A former 107-acre public housing site in South Pittsburgh’s St. Clair neighborhood is being transformed into a massive urban farm.
According to Next Pittsburgh, once construction of the Hilltop Urban Farm is complete, the site will be home to the largest urban farm in the U.S.
The project will consist of 23 acres of farmland and about 70 hillside acres of walking trails, green spaces and conservation areas. The Urban Redevelopment Authority will set aside 14 acres for potential future housing.
The farm will host a farmer’s market building, a three-acre Community Supported Agriculture (CSA) farm, a one-acre fruit orchard, a three-acre farmer incubation program, a one-acre youth farm with an environmental education building, a community garden, an on-site compost processing facility, as well as an events facility.
“I can’t imagine the last time that a mayor had the opportunity to cut a ribbon on a farm in the city of Pittsburgh – and not just a farm, but the largest urban farm in America,” Mayor Bill Peduto said at the ribbon cutting ceremony last week.
“We have very few areas where we have a very large green footprint that we can actually preserve and be able to use it as an opportunity to teach kids, to be able to provide healthy food to a neighborhood, to be able to use as an urban agricultural, basically, experiment,” Peduto said.
The community revitalization nonprofit Hilltop Alliance and its partners spearheaded the efforts.
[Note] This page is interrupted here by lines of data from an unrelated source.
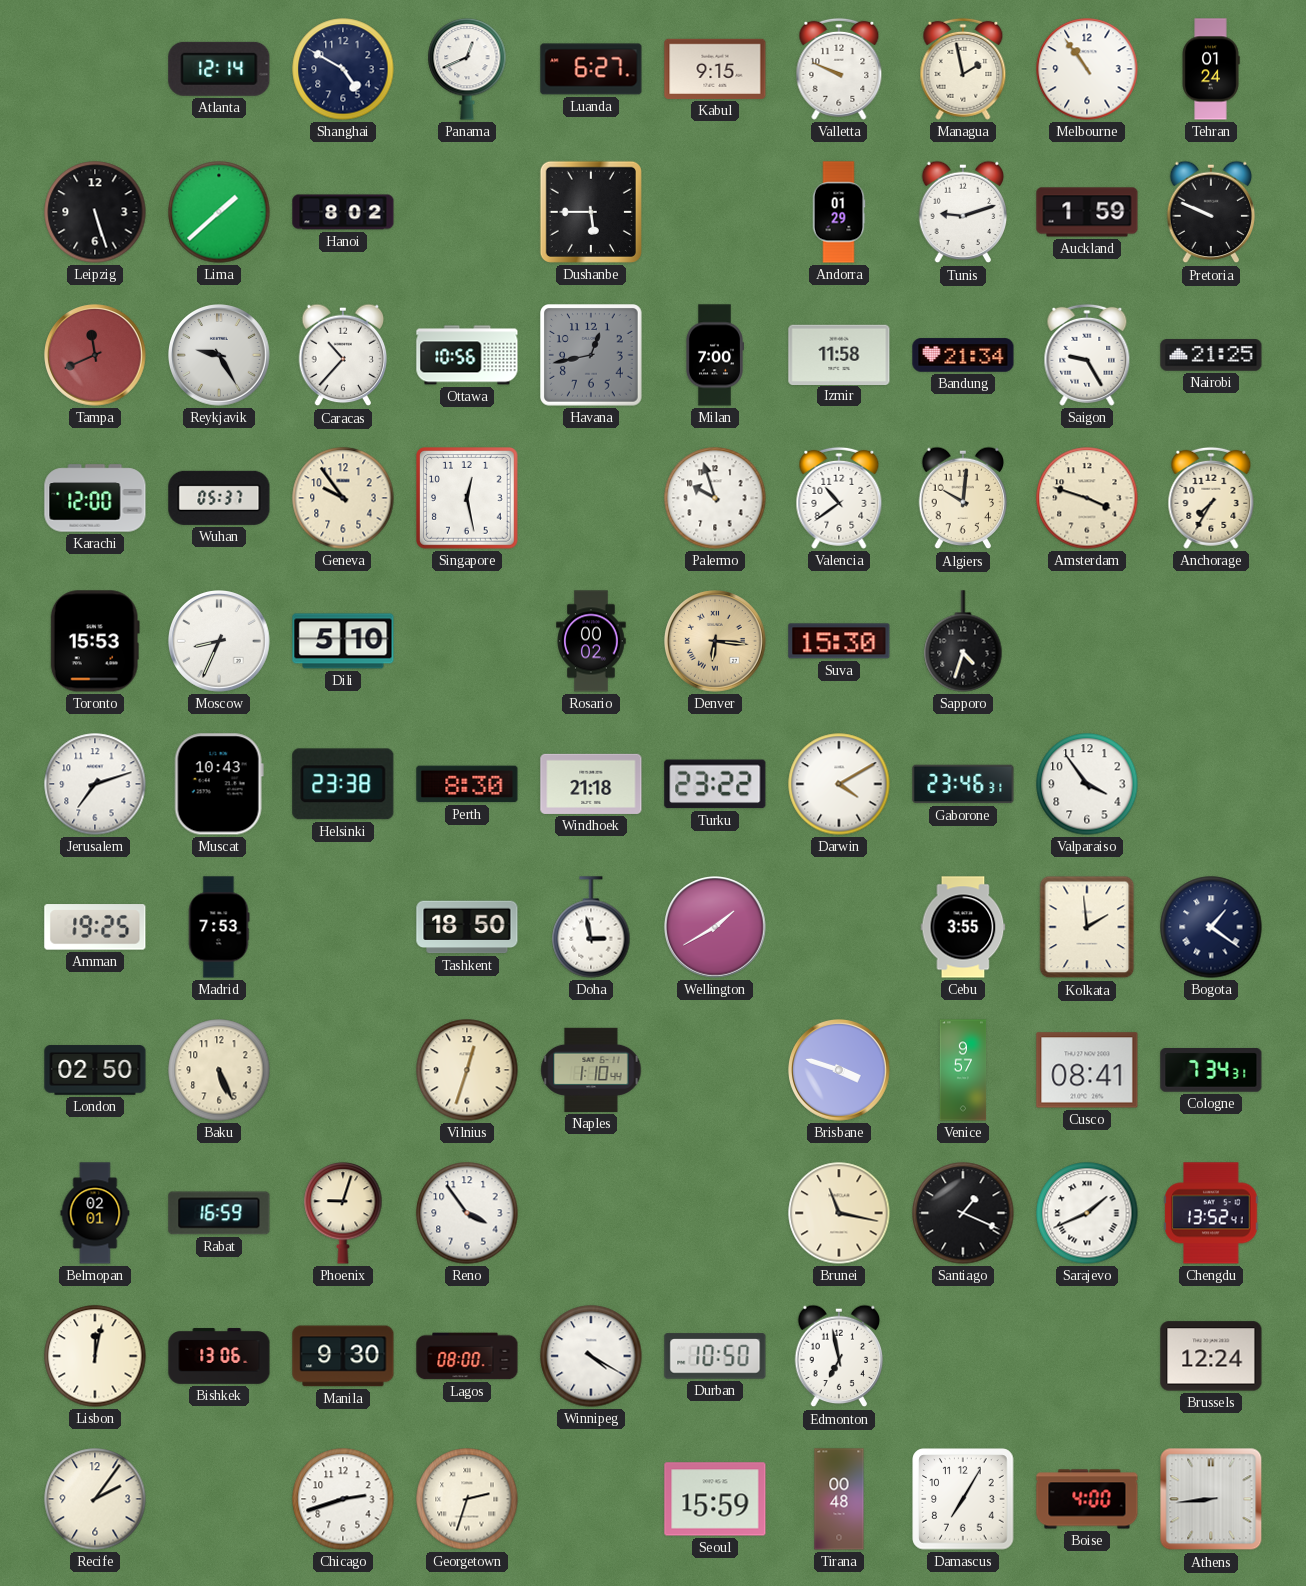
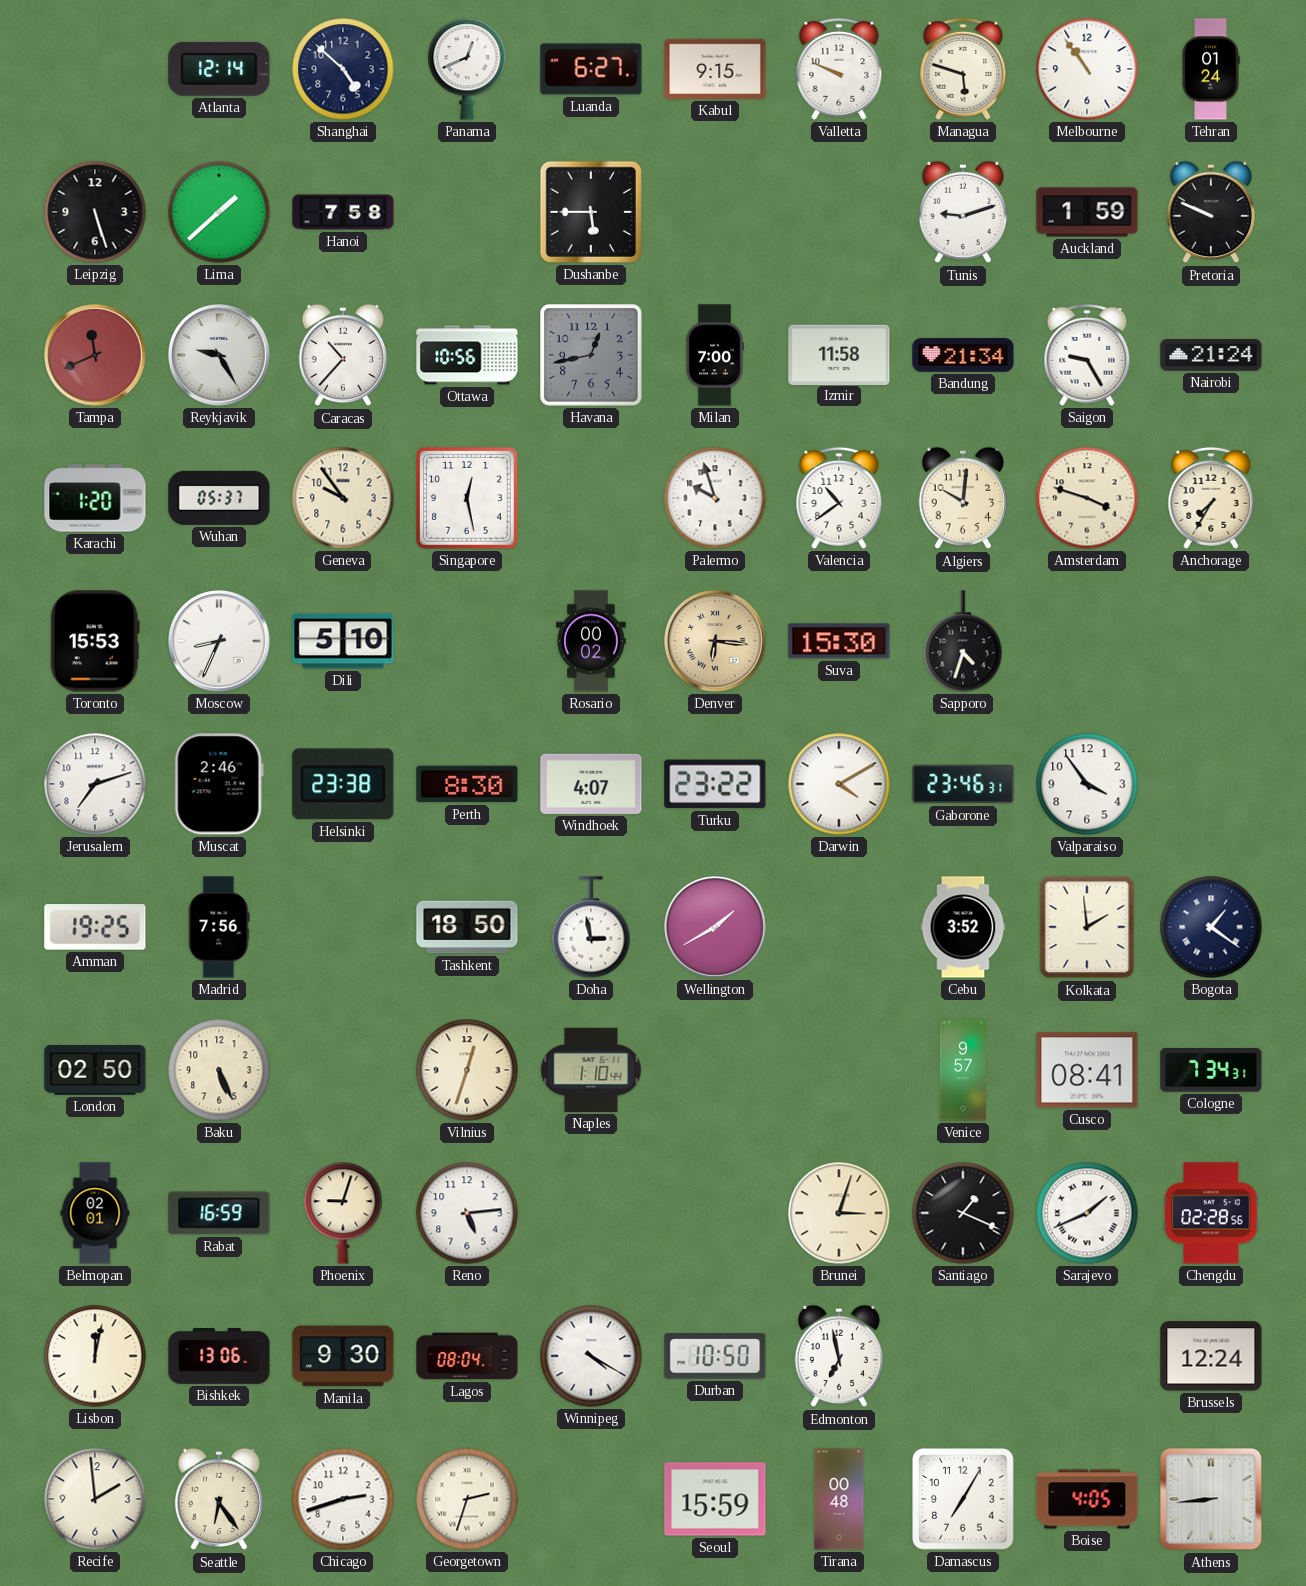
Shanghai: 4:50 -> 4:52
Managua: 1:58 -> 5:48
Hanoi: 8:02 -> 7:58
Andorra: 01:29 -> none
Nairobi: 21:25 -> 21:24
Karachi: 12:00 -> 1:20
Muscat: 10:43 -> 2:46
Windhoek: 21:18 -> 4:07
Madrid: 7:53 -> 7:56
Cebu: 3:55 -> 3:52
Brisbane: 3:48 -> none
Reno: 3:54 -> 5:14
Brunei: 11:17 -> 3:03
Chengdu: 13:52 -> 02:28
Lagos: 08:00 -> 08:04
Recife: 2:06 -> 1:59
Seattle: none -> 6:24
Boise: 4:00 -> 4:05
“Communities thrive with well-managed green space assets,” Aaron Sukenik, Hilltop Alliance’s executive director, told Next Pittsburgh. “Something as multi-faceted as this, that includes things like food production and youth engagement, is really an opportunity that cannot be ignored when you’re working with communities like these that have seen so much disinvestment over the past 40-50 years.”
The idea for the project began four years ago after the former public housing site was demolished in 2010.
“You’ve taken a place that was vacant, blighted and turned it into something positive,” Allegheny County executive Rich Fitzgerald told CBS Pittsburgh at the ribbon cutting.
The cost for the entire project is about $9.9 million, Sarah Baxendell, project manager for the Hilltop Alliance, told the Pittsburgh Post-Gazette.